The Public Accounts Committee has said today that the UK Government’s management of rail franchises including the East Coast rail franchise has been ‘completely inadequate’.
The committee also stated that the government had failed to learn the lessons from previous East Coast franchises, allowing the operator to be overambitious in their targets for the line.
The main issue which they have with the Department for Transport (DfT) and its relationship with Virgin Trains East Coast (VTEC) is that DfT might bring the current contract with VTEC to an end, but that does not preclude the operator from winning another franchise in the future.
There is a small pool of franchisors willing to take on the contract which the committee says is more than a suggestion that the franchise model is broken.
Comment from Committee Chair, Meg Hillier MP: “The operation of the Thameslink, Southern and Great Northern franchise has been a multi-faceted shambles causing untold misery for passengers.

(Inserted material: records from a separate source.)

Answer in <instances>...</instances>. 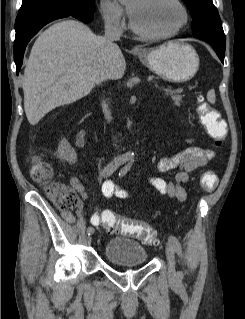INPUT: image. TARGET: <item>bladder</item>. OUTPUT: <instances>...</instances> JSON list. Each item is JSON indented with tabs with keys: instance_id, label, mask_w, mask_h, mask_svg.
<instances>
[{
	"instance_id": "31cf9c89",
	"label": "bladder",
	"mask_w": 245,
	"mask_h": 319,
	"mask_svg": "<svg viewBox=\"0 0 245 319\" xmlns=\"http://www.w3.org/2000/svg\"><path fill=\"white\" fill-rule=\"evenodd\" d=\"M104 256L107 261L124 267L143 264L148 259L145 247L126 237L110 239L104 247Z\"/></svg>"
}]
</instances>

“Meanwhile, the East Coast franchise has failed for a third time because of wildly inaccurate passenger growth forecasts.
“In both cases the Government appears to have seen its task as simply to contract out the service, with wholly inadequate consideration given to passengers’ best interests and behaviour.

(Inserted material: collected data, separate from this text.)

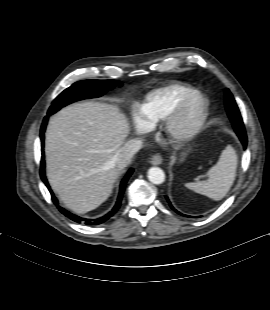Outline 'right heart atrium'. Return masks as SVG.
<instances>
[{
    "mask_svg": "<svg viewBox=\"0 0 270 310\" xmlns=\"http://www.w3.org/2000/svg\"><path fill=\"white\" fill-rule=\"evenodd\" d=\"M133 119L136 125V130L138 132H144L147 130V127L141 122L139 115H137L136 113H134L133 115Z\"/></svg>",
    "mask_w": 270,
    "mask_h": 310,
    "instance_id": "right-heart-atrium-1",
    "label": "right heart atrium"
}]
</instances>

“This imbalance cannot continue. The franchising model is broken and passengers are paying the price.
“If taxpayers are to have any faith in Government’s ability to deliver an effective passenger rail network then it must conduct and act on a thorough review before any further franchises are awarded.
“At its heart should be new measures to embed the protection of passengers’ interests at a contractual level – and to ensure taxpayers’ interests are properly protected should franchisee performance break down.
“Govia Thameslink’s new train timetables kick in next month. This will be a critical test for the operator and we will be watching closely.”